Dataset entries
┄┄┄┄┄┄

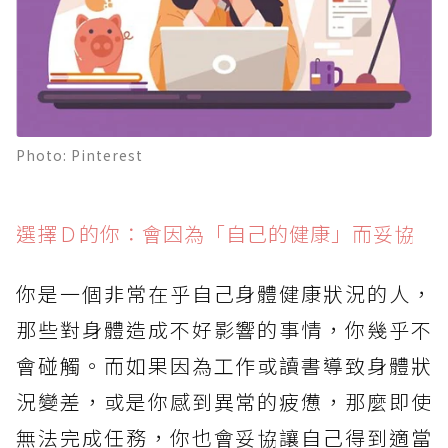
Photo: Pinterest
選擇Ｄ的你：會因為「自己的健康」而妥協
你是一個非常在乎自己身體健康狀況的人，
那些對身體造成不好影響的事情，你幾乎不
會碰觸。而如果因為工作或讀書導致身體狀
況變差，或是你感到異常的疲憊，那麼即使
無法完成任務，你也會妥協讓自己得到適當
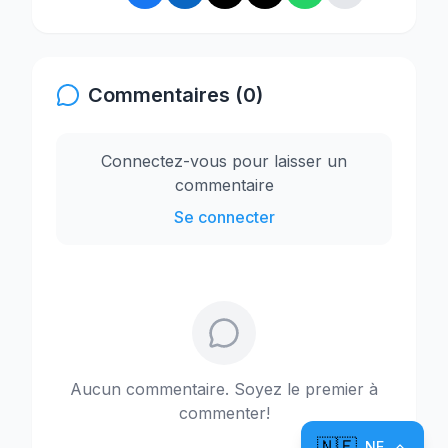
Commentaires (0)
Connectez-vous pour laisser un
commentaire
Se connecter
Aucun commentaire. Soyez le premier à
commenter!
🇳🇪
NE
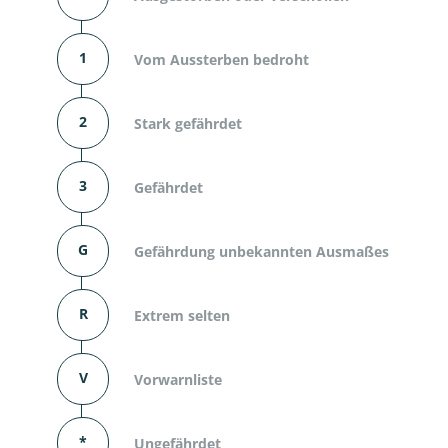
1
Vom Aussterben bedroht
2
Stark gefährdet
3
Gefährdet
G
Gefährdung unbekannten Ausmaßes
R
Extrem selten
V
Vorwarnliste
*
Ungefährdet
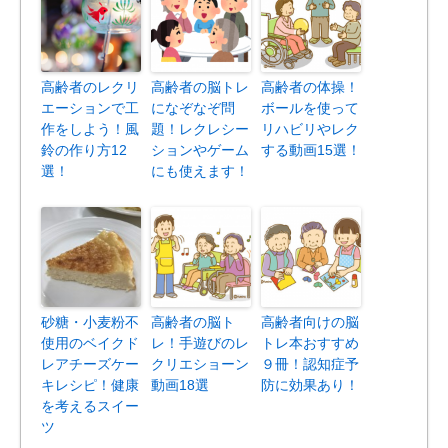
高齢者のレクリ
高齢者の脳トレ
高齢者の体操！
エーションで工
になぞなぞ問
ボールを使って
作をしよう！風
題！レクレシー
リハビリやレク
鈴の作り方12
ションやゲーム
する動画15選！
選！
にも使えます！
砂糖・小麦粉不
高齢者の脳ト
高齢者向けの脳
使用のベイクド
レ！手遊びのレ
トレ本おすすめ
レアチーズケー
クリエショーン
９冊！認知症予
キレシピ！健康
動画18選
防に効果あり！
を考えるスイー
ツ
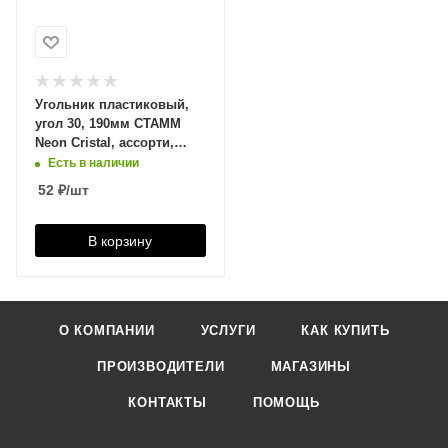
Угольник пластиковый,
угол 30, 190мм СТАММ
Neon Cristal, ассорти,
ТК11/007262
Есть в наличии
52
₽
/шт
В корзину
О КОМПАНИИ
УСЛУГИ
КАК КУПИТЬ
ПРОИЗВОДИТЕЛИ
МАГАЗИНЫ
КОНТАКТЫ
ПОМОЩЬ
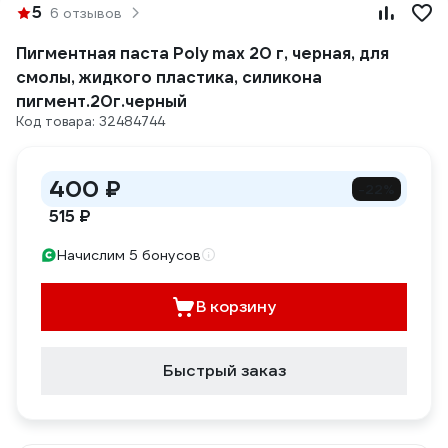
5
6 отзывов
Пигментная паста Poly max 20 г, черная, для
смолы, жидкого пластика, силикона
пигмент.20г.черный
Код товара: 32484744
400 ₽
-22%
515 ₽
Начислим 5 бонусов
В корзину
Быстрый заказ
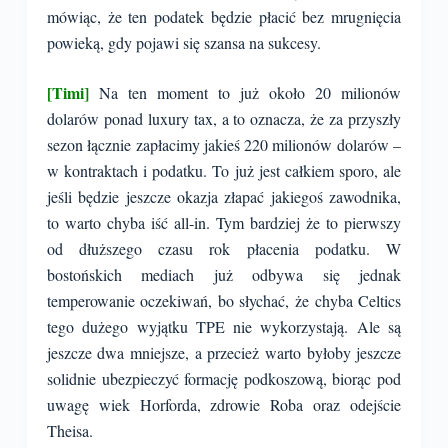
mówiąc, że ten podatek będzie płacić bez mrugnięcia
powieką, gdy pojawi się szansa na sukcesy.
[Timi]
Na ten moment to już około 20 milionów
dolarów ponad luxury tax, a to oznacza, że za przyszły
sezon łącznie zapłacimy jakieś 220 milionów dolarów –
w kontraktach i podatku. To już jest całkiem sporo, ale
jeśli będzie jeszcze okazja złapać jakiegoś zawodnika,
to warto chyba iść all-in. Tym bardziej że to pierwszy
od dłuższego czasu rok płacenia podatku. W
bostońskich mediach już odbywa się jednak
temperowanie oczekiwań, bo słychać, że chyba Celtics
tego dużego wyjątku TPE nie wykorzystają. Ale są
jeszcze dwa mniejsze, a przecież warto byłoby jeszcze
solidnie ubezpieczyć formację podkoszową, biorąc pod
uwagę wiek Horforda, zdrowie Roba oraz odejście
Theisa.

┄┄┄┄┄┄

Directions ▸ An exact copy of the entries, without any pictures, is what the answer should be.

Completed task ▸
Photo: Pinterest
選擇Ｄ的你：會因為「自己的健康」而妥協
你是一個非常在乎自己身體健康狀況的人，
那些對身體造成不好影響的事情，你幾乎不
會碰觸。而如果因為工作或讀書導致身體狀
況變差，或是你感到異常的疲憊，那麼即使
無法完成任務，你也會妥協讓自己得到適當
Commentaires (0)
Connectez-vous pour laisser un
commentaire
Se connecter
Aucun commentaire. Soyez le premier à
commenter!
🇳🇪
NE
1
Vom Aussterben bedroht
2
Stark gefährdet
3
Gefährdet
G
Gefährdung unbekannten Ausmaßes
R
Extrem selten
V
Vorwarnliste
*
Ungefährdet
高齢者のレクリ
高齢者の脳トレ
高齢者の体操！
エーションで工
になぞなぞ問
ボールを使って
作をしよう！風
題！レクレシー
リハビリやレク
鈴の作り方12
ションやゲーム
する動画15選！
選！
にも使えます！
砂糖・小麦粉不
高齢者の脳ト
高齢者向けの脳
使用のベイクド
レ！手遊びのレ
トレ本おすすめ
レアチーズケー
クリエショーン
９冊！認知症予
キレシピ！健康
動画18選
防に効果あり！
を考えるスイー
ツ
Угольник пластиковый,
угол 30, 190мм СТАММ
Neon Cristal, ассорти,
ТК11/007262
Есть в наличии
52
₽
/шт
В корзину
О КОМПАНИИ
УСЛУГИ
КАК КУПИТЬ
ПРОИЗВОДИТЕЛИ
МАГАЗИНЫ
КОНТАКТЫ
ПОМОЩЬ
5
6 отзывов
Пигментная паста Poly max 20 г, черная, для
смолы, жидкого пластика, силикона
пигмент.20г.черный
Код товара: 32484744
400 ₽
-22%
515 ₽
Начислим 5 бонусов
В корзину
Быстрый заказ
mówiąc, że ten podatek będzie płacić bez mrugnięcia
powieką, gdy pojawi się szansa na sukcesy.
[Timi]
Na ten moment to już około 20 milionów
dolarów ponad luxury tax, a to oznacza, że za przyszły
sezon łącznie zapłacimy jakieś 220 milionów dolarów –
w kontraktach i podatku. To już jest całkiem sporo, ale
jeśli będzie jeszcze okazja złapać jakiegoś zawodnika,
to warto chyba iść all-in. Tym bardziej że to pierwszy
od dłuższego czasu rok płacenia podatku. W
bostońskich mediach już odbywa się jednak
temperowanie oczekiwań, bo słychać, że chyba Celtics
tego dużego wyjątku TPE nie wykorzystają. Ale są
jeszcze dwa mniejsze, a przecież warto byłoby jeszcze
solidnie ubezpieczyć formację podkoszową, biorąc pod
uwagę wiek Horforda, zdrowie Roba oraz odejście
Theisa.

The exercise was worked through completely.